Our family is preparing for a pretty major remodel of our house. We bought this property almost eight years ago and we haven’t done any updates to speak of. The only thing we’ve done is paint the living room and put in new carpet in said living room after I it felt like I was not going to survive our first winter here. In wanting to honor my grandmother who moved next door when we came here, we only did very minor things to the house. After a few years we carved out a space in the kitchen so we could install a dishwasher (huge yes!), in the meantime we had the plumber keep us on his calendar for sometimes weekly service calls to repair whatever had gone bad in the last few weeks. The house was about thirty years old when we bought it, and when you go from one person using everything minimally, to five people using everything a lot every day, things start to break. A lot.
In some ways it’s been stressful to be the one living in “grandma’s house”, because you know, this place holds a lot of memories and reminders of a by-gone era that at least some people expect you to preserve. That’s a lot of pressure. There, I said it. People have expectations and they’re disappointed when they’re not met.
Here’s the thing. It’s time to make grandma’s house our house. To really make it our home and to make it work for the way our family lives. We’ve shifted and made do and now it’s time to make it a place where we can fully utilize the space they way that works best for the way we have chosen to live our lives. That looks different from the life that my grandparents lived. It doesn’t make their life less or unimportant, because they lived it out the way they were meant to, the way that worked for that time and place.
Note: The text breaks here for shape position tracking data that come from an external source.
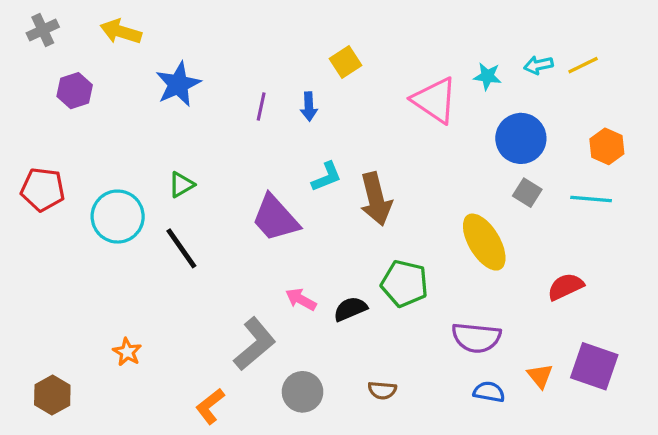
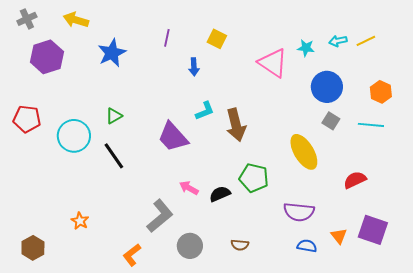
yellow square: (346, 62) -> (217, 39), turned -30
purple hexagon: (75, 91) -> (47, 57), size x1.5
purple line: (261, 107) -> (167, 38), moved

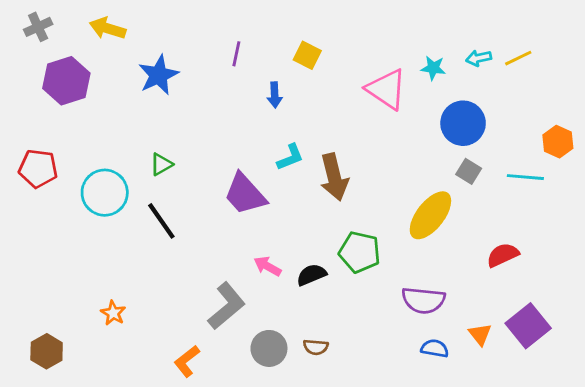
orange hexagon: (381, 92) -> (558, 142), moved
yellow ellipse: (304, 152) -> (430, 215), turned 69
purple square: (373, 230) -> (528, 326), turned 32
brown semicircle: (240, 245) -> (316, 347), moved

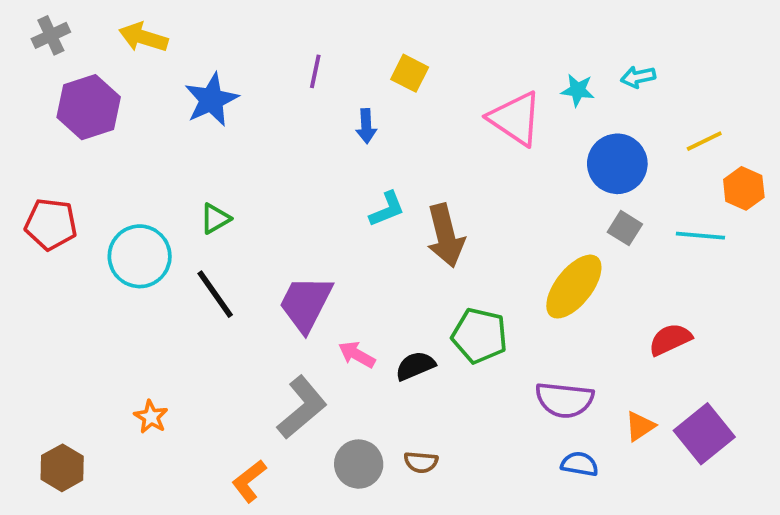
yellow line: (518, 58) -> (704, 141), moved
purple trapezoid: (245, 194) -> (306, 304), moved, turned 69
orange triangle: (480, 334) -> (640, 426), moved, turned 35

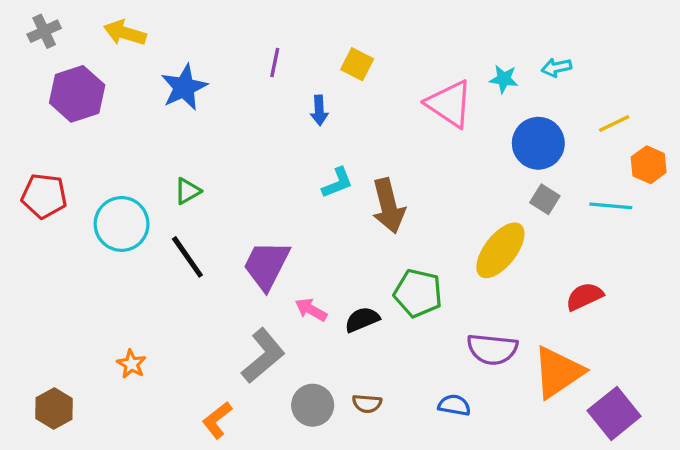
orange triangle: (640, 426) -> (558, 372), size x2.0
purple square: (704, 434) -> (614, 413), moved
blue semicircle: (580, 464) -> (454, 405), moved

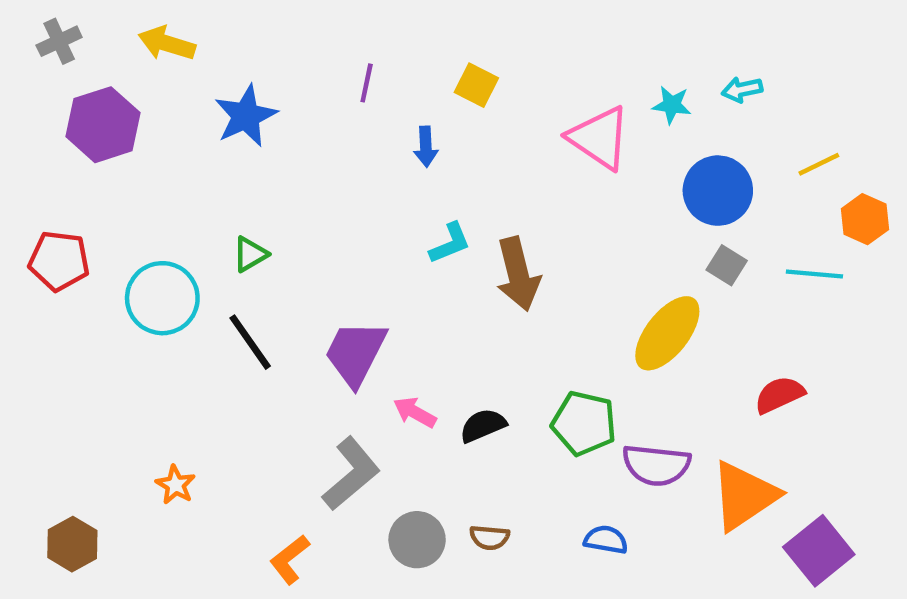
green pentagon: (418, 293) -> (584, 423), moved

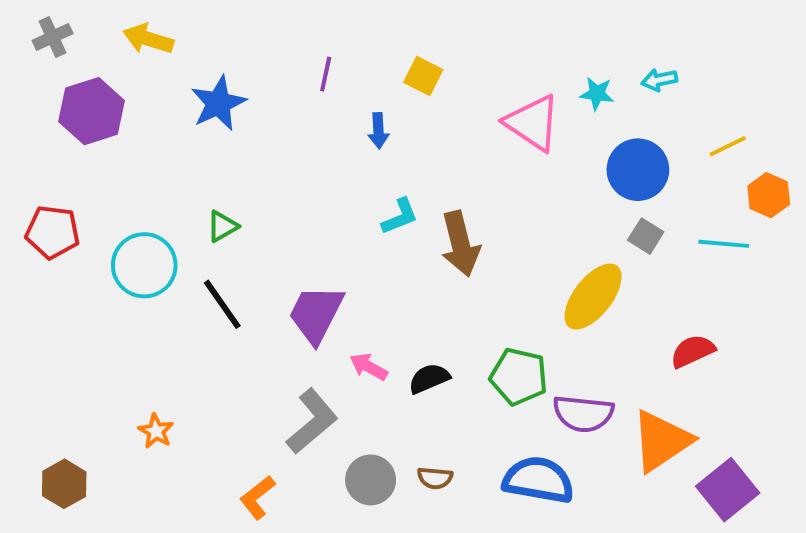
blue semicircle: (606, 540) -> (538, 480), size x1.8

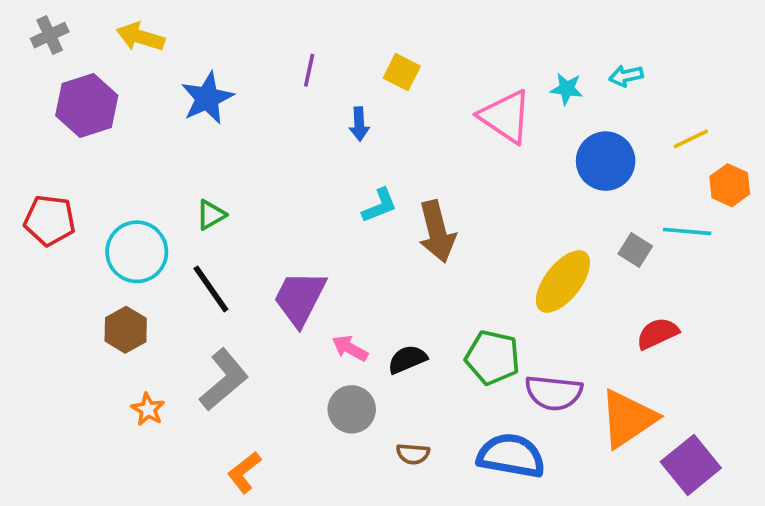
gray square: (646, 236) -> (635, 250), moved
gray L-shape: (312, 421) -> (224, 380), moved
gray circle: (371, 480) -> (352, 409), moved
brown hexagon: (64, 484) -> (126, 330), moved

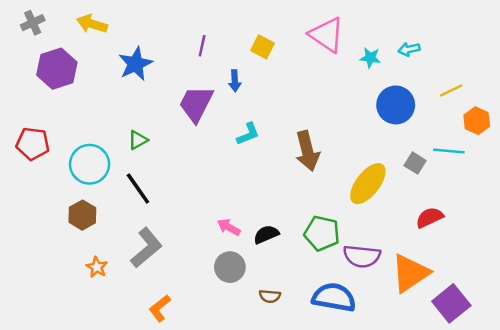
pink triangle: (506, 117) -> (327, 35), moved
brown arrow: (437, 231) -> (307, 151), moved
purple trapezoid: (300, 298) -> (196, 104), moved

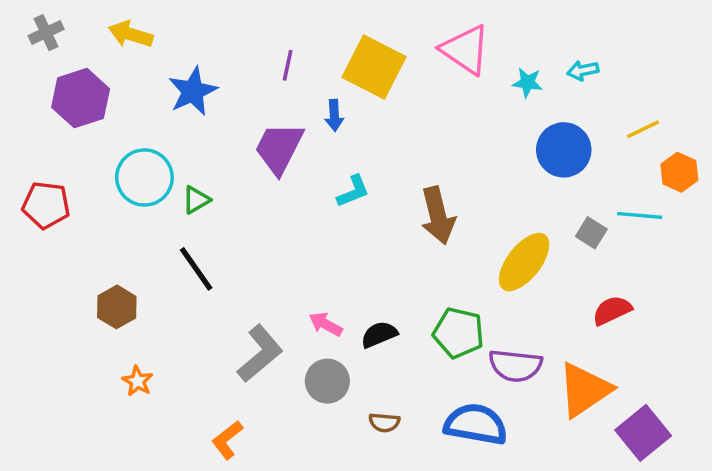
yellow square: (263, 47) -> (374, 67), size x1.8
cyan circle: (90, 164) -> (144, 177), moved
gray L-shape: (146, 248) -> (260, 353), moved

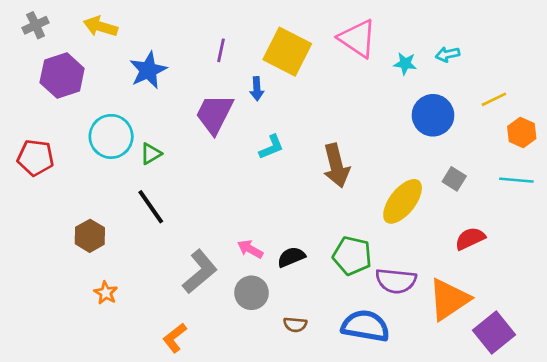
cyan line: (640, 215) -> (516, 180), moved

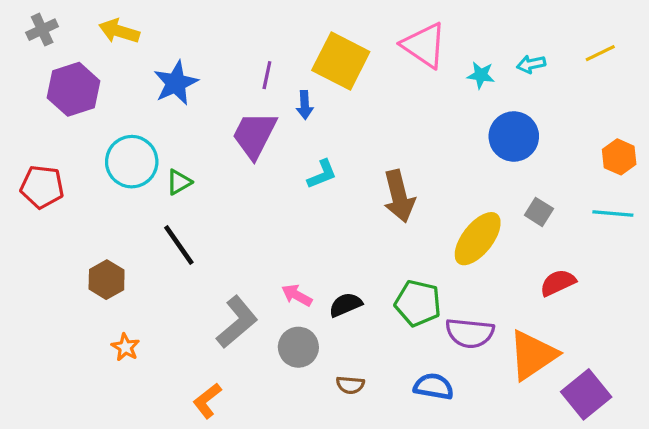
purple line: (221, 50) -> (267, 75), moved
yellow line: (494, 99) -> (600, 53), moved
blue semicircle: (365, 326) -> (434, 386), size x0.7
They made some radical decisions in their lifetime and had the courage to live out those decisions. Now it’s time for me to do that. This house served my grandparents well; now it’s time for it to serve us well.
My point today is not to convince anyone that it’s okay for us to remodel our house. My point is that so often we keep using something that is good enough, rather than giving that up for something better. When we are willing to let go of what was useful and serviceable for a long time so we can utilize something better, we are moving forward. I think being okay with the way things have always been is one of the easiest ways to miss out on better things that might be right at our fingertips.
I started writing this piece a day or two ago, and then a friend posted this quote on Facebook (thanks, Joe):
“Anything you cannot relinquish when it has outlived its usefulness possesses you, and in this materialistic age a great many of us are possessed by our possessions.” –Peace Pilgrim
I believe this is true of much more than our material possessions. Our material possessions may be where it’s most obvious, but I think this also holds true in our spiritual lives and dare I say even in our churches. We get so married to how we’ve always known things to be that we can’t even see the new possibilities on the horizon. We can’t see that laying down what was good and served us well for a long time could be the foundation for something even better and more true to what is needed for the present and also for the future. As Luke, another friend, has said many times, “Good is the enemy of best.”
So, how is it for you? Do you find it easy to let go of the good to embrace what is better?Are you spending your time repairing and maintaining what used to be good and useful, or are you building for the future? How do you honor the past while building for the future? How do you make this time and space your time and space?